● **Exercise aim**
Your answer must be the lines from the one containing "五百年来社会主义从空想到科学、" through the last line of the records below, copied exactly, with the pictures left out.

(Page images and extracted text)
———

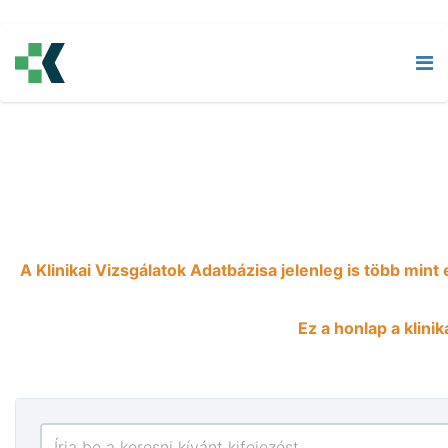
Vizsgálatok
A Klinikai Vizsgálatok Adatbázisa jelenleg is több min
Ez a honlap a klini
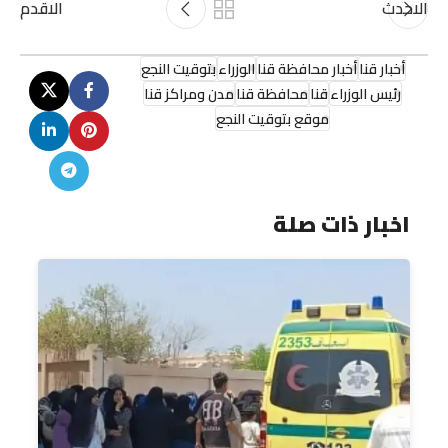
الاحدث
الاقدم
أخبار قنا
أخبار محافظة قنا
الوزراء
بتوقيت النجع
رئيس الوزراء
قنا
محافظة قنا
مدن ومراكز قنا
موقع بتوقيت النجع
اخبار ذات صلة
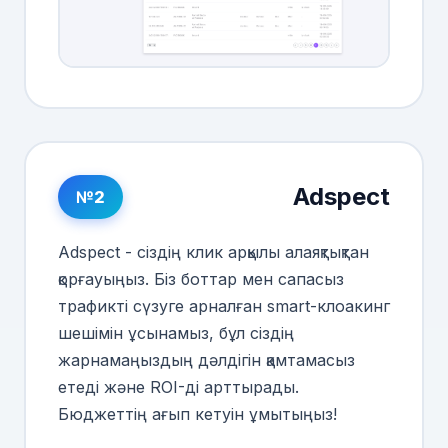
Adspect
№2
Adspect - сіздің клик арқылы алаяқтықтан
қорғауыңыз. Біз боттар мен сапасыз
трафикті сүзуге арналған smart-клоакинг
шешімін ұсынамыз, бұл сіздің
жарнамаңыздың дәлдігін қамтамасыз
етеді және ROI-ді арттырады.
Бюджеттің ағып кетуін ұмытыңыз!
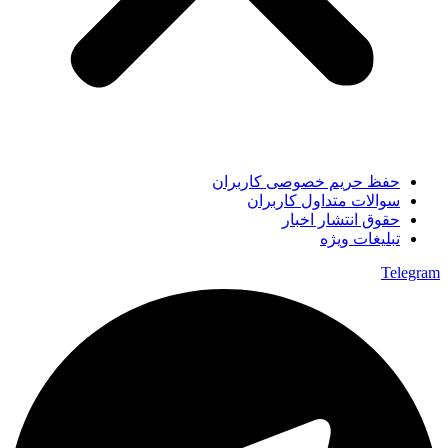
حفظ حریم خصوصی کاربران
سوالات متداول کاربران
حقوق انتشار اخبار
تبلیغات ویژه
Telegram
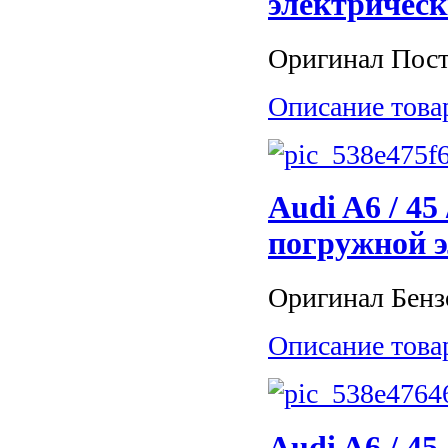
электричес
Оригинал Поста
Описание това
Audi A6 / 45
погружной 
Оригинал Бензо
Описание това
Audi A6 / 45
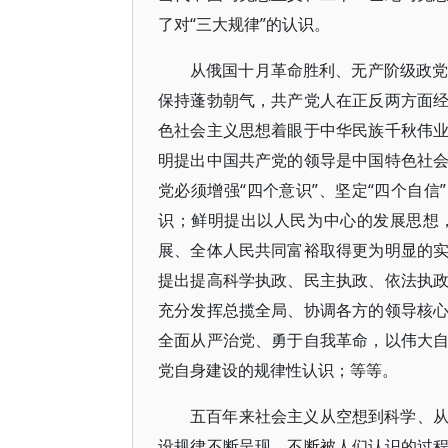
了对“三大规律”的认识。
从俄国十月革命胜利、无产阶级政党
保持蓬勃朝气，共产党人在正反两方面
色社会主义思想着眼于中华民族千秋伟
明提出中国共产党的领导是中国特色社
党必须增强“四个意识”、坚定“四个自信
识；鲜明提出以人民为中心的发展思想
展、全体人民共同富裕取得更为明显的
提出提高科学执政、民主执政、依法执
充分发挥总揽全局、协调各方的领导核
全面从严治党、勇于自我革命，以伟大
党自身建设的规律性认识；等等。
五百年来社会主义从空想到科学、
设规律不断呈现、不断被人们认识的过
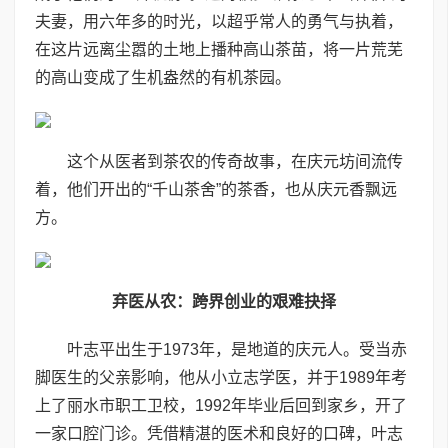
夫妻，用六年多的时光，以超乎常人的勇气与执着，
在这片远离尘嚣的土地上播种高山茶苗，将一片荒芜
的高山变成了生机盎然的有机茶园。
这个从医者到茶农的传奇故事，在庆元坊间流传
着，他们开出的“千山茶舍”的茶香，也从庆元香飘远
方。
弃医从农：跨界创业的艰难抉择
叶志平出生于1973年，是地道的庆元人。受当赤
脚医生的父亲影响，他从小立志学医，并于1989年考
上了丽水市职工卫校，1992年毕业后回到家乡，开了
一家口腔门诊。凭借精湛的医术和良好的口碑，叶志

———

● **Task answer**
五百年来社会主义从空想到科学、
设规律不断呈现、不断被人们认识的过
夫妻，用六年多的时光，以超乎常人的勇气与执着，
在这片远离尘嚣的土地上播种高山茶苗，将一片荒芜
的高山变成了生机盎然的有机茶园。
这个从医者到茶农的传奇故事，在庆元坊间流传
着，他们开出的“千山茶舍”的茶香，也从庆元香飘远
方。
弃医从农：跨界创业的艰难抉择
叶志平出生于1973年，是地道的庆元人。受当赤
脚医生的父亲影响，他从小立志学医，并于1989年考
上了丽水市职工卫校，1992年毕业后回到家乡，开了
一家口腔门诊。凭借精湛的医术和良好的口碑，叶志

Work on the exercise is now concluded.